For many years, we have heard that the Veterans Administration medical system is broken.
For about the past two to three years, I have been helping a veteran get to his doctor’s appointments at the VA hospital. I feel like I have an idea of how this system works and thought that I would share my VA experience.
No system is perfect and ways to improve processes should be sought. Keep in mind, I am sharing this from a caregiver’s perspective. Everything that we do takes time to figure things out. I do not offer solutions, but would like to share what I have learned.
Enough parking places for the number of cars that go to the VA has always been an issue. The new parking deck was too small the day it became operational. Our solution is to use valet parking whenever possible. The person I take to the VA needs a wheelchair, so parking a distance away is never an option. We have found that the best time to utilize valet parking is at 7 a.m., the time when they begin parking cars. When leaving the VA, I have found it most effective for me to turn in the ticket, get the keys and go retrieve the vehicle myself.
Once inside, we usually have time to get some breakfast. The cafeteria was moved for a time, but is a quick in and out. The food is good, as is the variety of choices. After a good breakfast, you must know the location of the clinic that you are headed to. There are three main sets of elevators, and you will definitely know if you have chosen the wrong one.
Checking in at a clinic usually goes smoothly, whether speaking with someone at the desk or utilizing the kiosk. Most of the waiting areas in these clinics are going to be full of people. I have learned why veterans like going to the VA for medical care: they love to talk about their military experiences with other veterans. You can learn a lot of history by listening to these folks.
The doctors, nurses and administrative staff are some of the nicest people you would ever want to meet. I can say this because I have met many of them. Some know me better than others and are willing to listen to my thoughts or findings. In this veteran’s case, it is much better for him to be seen in the ER at the VA than it is to go to a hospital outside of the VA. Speaking about seeking services from outside of the VA, one problem that has existed forever is getting an outside entity to talk with the VA and vice versa where medical records are concerned. In other words, the transfer of information is difficult at best.

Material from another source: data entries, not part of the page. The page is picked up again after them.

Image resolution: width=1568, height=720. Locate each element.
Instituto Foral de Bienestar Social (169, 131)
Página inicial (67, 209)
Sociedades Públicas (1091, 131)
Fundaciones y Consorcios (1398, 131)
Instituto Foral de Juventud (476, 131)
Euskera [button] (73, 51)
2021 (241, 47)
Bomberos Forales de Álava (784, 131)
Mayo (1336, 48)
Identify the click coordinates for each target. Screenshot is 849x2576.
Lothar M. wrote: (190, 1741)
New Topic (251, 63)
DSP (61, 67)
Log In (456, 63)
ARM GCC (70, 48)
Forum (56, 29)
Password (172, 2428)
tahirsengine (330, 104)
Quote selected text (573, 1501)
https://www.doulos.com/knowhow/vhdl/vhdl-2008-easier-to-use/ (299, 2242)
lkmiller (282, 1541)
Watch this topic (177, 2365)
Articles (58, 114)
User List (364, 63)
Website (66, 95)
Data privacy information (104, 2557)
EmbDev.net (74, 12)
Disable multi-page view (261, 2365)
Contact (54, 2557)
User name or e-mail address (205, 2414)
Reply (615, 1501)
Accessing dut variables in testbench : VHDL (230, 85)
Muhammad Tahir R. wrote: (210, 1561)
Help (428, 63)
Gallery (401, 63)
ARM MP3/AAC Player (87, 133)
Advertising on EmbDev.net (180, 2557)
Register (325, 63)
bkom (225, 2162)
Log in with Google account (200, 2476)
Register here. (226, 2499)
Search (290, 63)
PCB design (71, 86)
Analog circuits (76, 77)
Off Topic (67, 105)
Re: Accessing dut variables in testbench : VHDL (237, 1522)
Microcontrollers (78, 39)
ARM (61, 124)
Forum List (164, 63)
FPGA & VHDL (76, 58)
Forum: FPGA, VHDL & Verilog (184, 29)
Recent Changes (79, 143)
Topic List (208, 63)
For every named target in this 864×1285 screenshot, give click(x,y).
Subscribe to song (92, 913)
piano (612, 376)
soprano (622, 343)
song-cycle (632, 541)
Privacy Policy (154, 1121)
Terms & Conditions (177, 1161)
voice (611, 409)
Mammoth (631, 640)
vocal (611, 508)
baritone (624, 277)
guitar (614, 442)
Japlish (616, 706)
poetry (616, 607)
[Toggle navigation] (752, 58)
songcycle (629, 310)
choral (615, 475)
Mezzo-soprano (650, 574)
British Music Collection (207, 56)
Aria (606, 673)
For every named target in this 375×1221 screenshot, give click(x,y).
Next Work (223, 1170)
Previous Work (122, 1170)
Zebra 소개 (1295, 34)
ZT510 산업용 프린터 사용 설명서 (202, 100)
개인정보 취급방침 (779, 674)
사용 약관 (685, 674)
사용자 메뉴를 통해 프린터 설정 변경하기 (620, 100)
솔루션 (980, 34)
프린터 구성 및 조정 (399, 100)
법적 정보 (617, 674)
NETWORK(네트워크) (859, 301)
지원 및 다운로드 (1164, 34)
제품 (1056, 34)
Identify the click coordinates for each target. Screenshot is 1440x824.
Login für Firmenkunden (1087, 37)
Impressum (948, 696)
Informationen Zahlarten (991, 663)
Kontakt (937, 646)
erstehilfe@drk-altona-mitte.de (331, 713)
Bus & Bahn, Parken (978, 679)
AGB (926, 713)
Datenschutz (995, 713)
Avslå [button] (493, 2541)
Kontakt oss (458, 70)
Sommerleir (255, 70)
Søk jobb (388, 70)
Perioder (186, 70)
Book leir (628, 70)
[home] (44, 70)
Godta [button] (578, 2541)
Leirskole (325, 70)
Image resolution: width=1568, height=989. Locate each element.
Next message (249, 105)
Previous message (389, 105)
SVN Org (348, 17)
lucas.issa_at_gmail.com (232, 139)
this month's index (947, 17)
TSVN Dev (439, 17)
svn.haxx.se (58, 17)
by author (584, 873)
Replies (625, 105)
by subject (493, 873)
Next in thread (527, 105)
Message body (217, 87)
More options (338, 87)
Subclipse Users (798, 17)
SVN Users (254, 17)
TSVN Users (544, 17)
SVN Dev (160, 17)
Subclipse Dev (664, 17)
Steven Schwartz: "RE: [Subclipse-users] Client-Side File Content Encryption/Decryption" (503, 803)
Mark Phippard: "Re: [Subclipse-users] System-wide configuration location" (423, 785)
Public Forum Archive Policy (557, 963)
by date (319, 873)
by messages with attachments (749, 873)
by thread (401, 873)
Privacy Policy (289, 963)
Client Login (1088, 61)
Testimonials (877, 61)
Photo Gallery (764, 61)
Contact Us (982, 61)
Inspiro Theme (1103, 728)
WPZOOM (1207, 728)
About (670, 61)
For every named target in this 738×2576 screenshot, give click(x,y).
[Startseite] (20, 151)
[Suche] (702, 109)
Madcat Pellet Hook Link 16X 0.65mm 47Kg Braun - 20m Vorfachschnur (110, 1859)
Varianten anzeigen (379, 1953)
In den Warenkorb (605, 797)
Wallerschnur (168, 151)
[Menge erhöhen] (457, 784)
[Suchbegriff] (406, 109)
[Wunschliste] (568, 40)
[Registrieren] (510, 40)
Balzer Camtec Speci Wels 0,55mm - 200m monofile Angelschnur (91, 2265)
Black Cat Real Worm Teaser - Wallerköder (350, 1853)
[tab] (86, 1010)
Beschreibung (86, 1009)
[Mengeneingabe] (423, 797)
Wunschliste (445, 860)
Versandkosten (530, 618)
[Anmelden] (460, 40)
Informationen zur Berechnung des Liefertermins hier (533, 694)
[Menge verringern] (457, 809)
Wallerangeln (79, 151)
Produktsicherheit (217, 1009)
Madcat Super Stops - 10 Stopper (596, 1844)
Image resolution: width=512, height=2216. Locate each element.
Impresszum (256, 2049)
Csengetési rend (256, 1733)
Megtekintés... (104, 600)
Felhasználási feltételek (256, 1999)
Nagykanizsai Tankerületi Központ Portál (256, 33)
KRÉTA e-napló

I have become well-versed in hospital discharge procedures. First thing to remember, take a wheelchair because you will need it! While the nurse is getting the patient ready for discharge, if prescriptions are needed, then you take the discharge papers and the veteran’s ID to the pharmacy. Once this is in order, you go back and hope that the person being discharged is ready. I have had some veterans call me to pick them up only to find IVs still in place and the patient still on a heart monitor when I arrive.
One other VA experience that I encounter deals with medications. I help this veteran by pulling his daily meds. I am assuming that medicines are dispensed from the VA pharmacy based upon the medicines in stock. This gets tricky when pills have to be cut in half, and then a new prescription may come with the same prescribed dose but come in a different milligram per pill. What do people do when they have no one to help them? There are times that I get confused if I am distracted.
The VA hospital used to be a place where I took patients on an ambulance and transferred medical care to the ER staff with no follow up or long periods of interaction. My situation today is completely different. I have had to learn how this system works, including which elevators get me where I need to be the quickest.
I think veterans in Richmond and the surrounding area are getting good care. No system is perfect.